Volume 31 Numéro 21 Le 4 juillet 2014

Les travailleurs étrangers volent-ils des emplois ?


Isabelle Lessard

Par Isabelle Lessard
Rédactrice en chef
redaction@journalagricom.ca


Le Canada accueille plus de 28 000 travailleurs saisonniers étrangers chaque été pour pallier le manque de main-d’œuvre dans les entreprises agricoles. En Ontario, ce sont 16 000 immigrants qui comblent ces emplois que boudent les chômeurs. Plusieurs accusent ces immigrants de voler de l’emploi aux Canadiens, alors que les employeurs et les employés sont d’avis contraire. Ils pensent qu’ils créent de l’emploi.

Philippe Etter embauche chaque année deux travailleurs étrangers pour l’aider aux travaux de sa ferme laitière de Sarsfield, et ce, depuis des années.

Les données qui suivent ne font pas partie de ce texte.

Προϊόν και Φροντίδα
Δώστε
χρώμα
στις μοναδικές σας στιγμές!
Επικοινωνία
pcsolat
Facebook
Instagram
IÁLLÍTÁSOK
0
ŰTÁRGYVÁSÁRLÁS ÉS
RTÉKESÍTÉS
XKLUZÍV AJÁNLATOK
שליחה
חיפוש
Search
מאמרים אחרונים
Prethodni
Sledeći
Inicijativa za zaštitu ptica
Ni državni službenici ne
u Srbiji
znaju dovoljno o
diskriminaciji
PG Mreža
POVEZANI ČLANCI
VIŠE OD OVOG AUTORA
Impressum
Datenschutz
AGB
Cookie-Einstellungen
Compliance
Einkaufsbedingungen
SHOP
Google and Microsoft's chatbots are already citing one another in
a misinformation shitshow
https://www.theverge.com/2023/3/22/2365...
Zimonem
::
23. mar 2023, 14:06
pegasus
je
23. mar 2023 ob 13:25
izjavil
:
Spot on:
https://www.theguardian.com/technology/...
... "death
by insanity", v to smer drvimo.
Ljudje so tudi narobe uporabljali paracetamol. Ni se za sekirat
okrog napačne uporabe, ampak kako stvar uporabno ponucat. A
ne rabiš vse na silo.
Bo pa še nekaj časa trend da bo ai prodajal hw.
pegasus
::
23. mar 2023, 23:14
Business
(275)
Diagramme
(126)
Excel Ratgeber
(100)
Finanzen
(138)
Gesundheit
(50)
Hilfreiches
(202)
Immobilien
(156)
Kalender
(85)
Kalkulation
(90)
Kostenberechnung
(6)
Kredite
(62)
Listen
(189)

Il prétend avoir tenté d’embaucher des Canadiens pour effectuer les travaux, mais tous essais se sont avérés infructueux. Ils ne pouvaient pas se fier sur eux.

« Nous n’arrivions plus à trouver des travailleurs responsables, confie-t-il. L’un des désavantages auquel nous faisons face ici, c’est que nous sommes collés à Ottawa. La majorité des jeunes qui connaissent l’agriculture vont travailler en ville. Ce n’est même pas une question de salaire ; les horaires et le travail sont moins exigeants. »

Il s’est donc tourné vers l’étranger. Cette année, il a offert de l’emploi à deux Guatémaltèques, qu’il rémunère 12,37 $/heure, un salaire qu’il juge acceptable considérant le travail qu’ils accomplissent quotidiennement.

En se faisant garantir un minimum de 50 heures par semaine, ses employés gagnent approximativement 40 000 $ pour leurs 364 jours de travail au Canada. Il s’agit là d’un salaire respectable qui pourrait pourtant être empoché par un chômeur ontarien… si seulement ceux-ci voulaient de ces emplois.

« J’engagerais des travailleurs locaux s’ils étaient fiables; s’ils voulaient travailler, soutien M. Etter. J’ai déjà payé des employés plus que ce qu’ils gagnaient en ville et ils m’ont répondu que ça ne les intéressait pas. […] On donne donc l’emploi à des gens qui veulent vraiment travailler et qui en ont réellement besoin. Ce ne sont pas les chômeurs qui vont venir ici. »
Fiers travailleurs
Ses deux employés, à qui nous avons posé la question, ne semblaient pas le moins du monde gênés par ce que croient certains Canadiens à l’égard de leur présence dans les fermes canadiennes.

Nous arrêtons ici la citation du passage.